Feb. 14th, 2002

raybear: (...and that's Miss Barbra Streisand)
But you won't need to read between the lines.

Warning, this journal entry may be rated PG-13, depending on who's doing the rating. And for those who suspect why I'm writing about this, well you're probably partially right.

Last night at the grocery store they had my dream radio station on. Or, I should say, my dream easy-listening/soft rock station. They played that Boz Scaggs song Love, look what you've done to me. I don't know if that's the title or not, but seems like a good bet. Though you never know with those songs -- I just re-learned that one of my former favorite songs by Barry Manilow is called 'Weekend in New England', but I think I always called it When Can I Hold You Again or something similar. I'm not necessarily someone who's strongly opinionated in song-labelling, as in believing that the song title should have specific and obvious meaning. But I do find it weird when songs have obvious choruses (chori?) that repeat ad nauseum THEN they try to be clever by naming the song something obtuse. Why don't they channel some of that cleverness into the songwriting? But I digress.

Last night I had back-to-back dreams involving searching the house for missing belongings -- first my hat, second the laptop case. When I woke up, I discovered something WAS missing. My packer. Very bizarre, since I've never had my dick fall off in my sleep before. I located it fairly quickly underneath my partner's legs so I wasn't emasculated for too long.

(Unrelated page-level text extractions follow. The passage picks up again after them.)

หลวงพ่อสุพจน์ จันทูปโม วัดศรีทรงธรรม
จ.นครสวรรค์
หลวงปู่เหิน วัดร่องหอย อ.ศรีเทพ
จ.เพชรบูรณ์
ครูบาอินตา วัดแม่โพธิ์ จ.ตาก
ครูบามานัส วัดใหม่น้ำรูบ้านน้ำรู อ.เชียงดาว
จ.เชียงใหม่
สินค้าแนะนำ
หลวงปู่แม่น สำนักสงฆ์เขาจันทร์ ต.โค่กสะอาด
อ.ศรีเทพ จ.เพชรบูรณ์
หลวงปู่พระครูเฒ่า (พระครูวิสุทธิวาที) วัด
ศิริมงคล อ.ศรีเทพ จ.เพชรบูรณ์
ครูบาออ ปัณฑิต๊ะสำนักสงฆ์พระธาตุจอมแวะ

I did seriously feel like I was missing a limb, even if it's a ghost limb to being with. Pretty much the only time I'm without Mr. Tricky is in the shower (though I sometimes take baths with him -- adult tub toys).

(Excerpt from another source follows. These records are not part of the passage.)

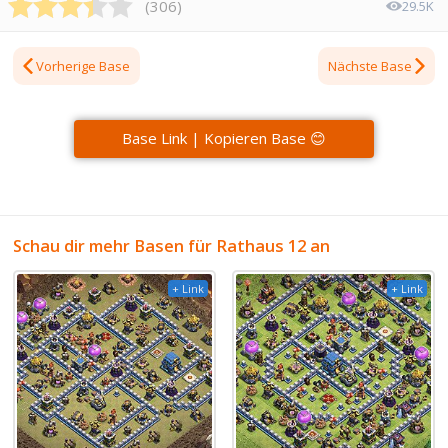
(
306
)
29.5K
Vorherige Base
Nächste Base
Base Link | Kopieren Base 😊
Schau dir mehr Basen für Rathaus 12 an
+ Link
+ Link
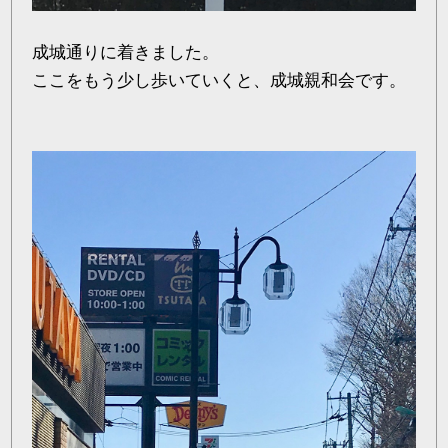
成城通りに着きました。
ここをもう少し歩いていくと、成城親和会です。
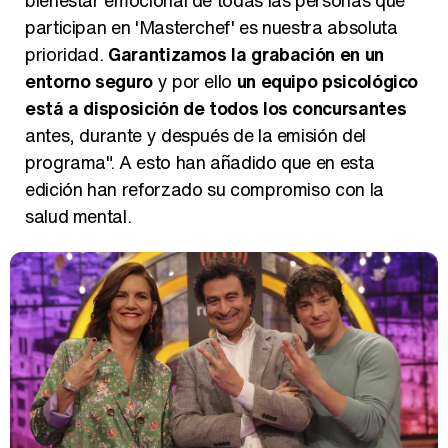
participan en 'Masterchef' es nuestra absoluta
prioridad.
Garantizamos la grabación en un
entorno seguro
y por ello
un equipo psicológico
está a disposición de todos los concursantes
antes, durante y después de la emisión del
programa". A esto han añadido que en esta
edición han reforzado su compromiso con la
salud mental.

Today Mr. Tricky is getting showed off more than usual because I'm wearing my tight jeans. Yow. They aren't as tight after wearing them 4-5 times, but these are freshly washed, so occasionally while sitting there are some nice package lines. Maybe I should have worn my fag packer today -- the 8 inch Softie. It's pretty ridiculous, though not as bad with boxer briefs. I call it my fag packer, since most women I know/date/flirt with aren't generally size queens so they don't appreciate it's size as much as the boys.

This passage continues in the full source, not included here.